Be Prepared for Bugs
Ticks and chiggers occur commonly in the camping area; so, essentially carry bug spray.
Prepare to Be Away from the World
Buffalo area, particularly Upper Buffalo River and Ponca, is remote and usually rugged. Hence rescue assistance and medical help can take a while to reach you. There are emergency phones in places like the restroom building at Kyle’s Landing and Steel Creek horse camp. They ring to the regional emergency response center, MROCC. But you should be prepare for emergency situations; so, carry plenty of water, matches, rain jackets and snacks. Dress in quick-dry layers to minimize the risk posed by changing climatic conditions during extended outings. A first-aid kit is a must, whether at camp or on the trail.
You don’t want to leave your beloved pets at home with your friends or a pet-sitter. You want to them to participate in the camping fun with you. In that situation, check whether the site you are planning to visit is pet-friendly. Although most of them allow pets, if there is an occasional one which doesn’t, you should not have to face disappointment or go on searching for another pet-friendly site. So, checking beforehand is advisable.

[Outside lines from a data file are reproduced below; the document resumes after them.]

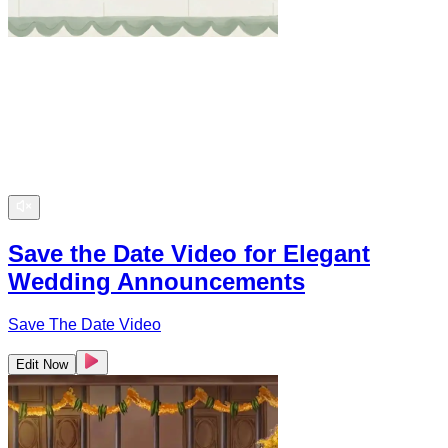
Save the Date Video for Elegant
Wedding Announcements
Save The Date Video
Edit Now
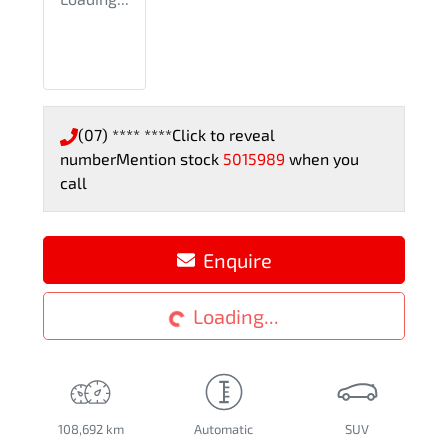
(07) **** ****
Click to reveal
number
Mention stock
5015989
when you
call
Enquire
Loading...
Loading...
108,692 km
Automatic
SUV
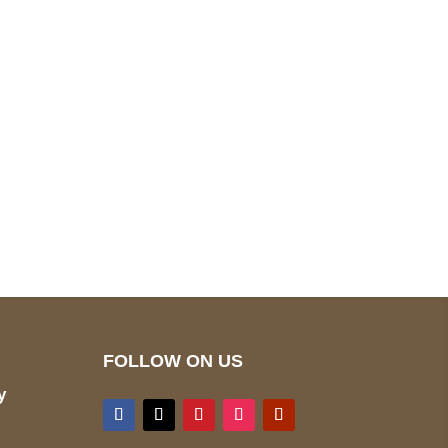
pted
Mail us
wecare@a2jackets.com
FOLLOW ON US
y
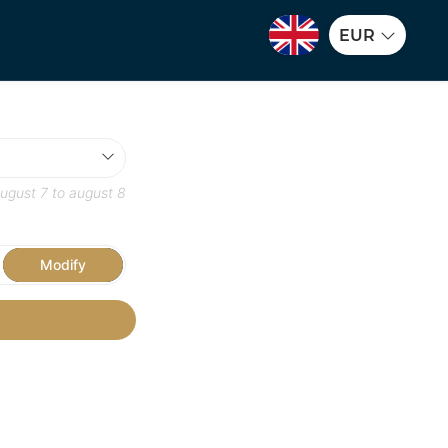
EUR
ugust 7
to
august 8
Modify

In the wilderness, you may need to find your own way, as mostly there will be no signs to guide you. Neither there would be the internet nor may your vehicle’s satnav work. So, it’s a good idea to have a bunch of detailed off-road topographic maps.
So, are you feeling clearer and more relaxed? Make the best preparations with these tips and they will make your camping trip unforgettable.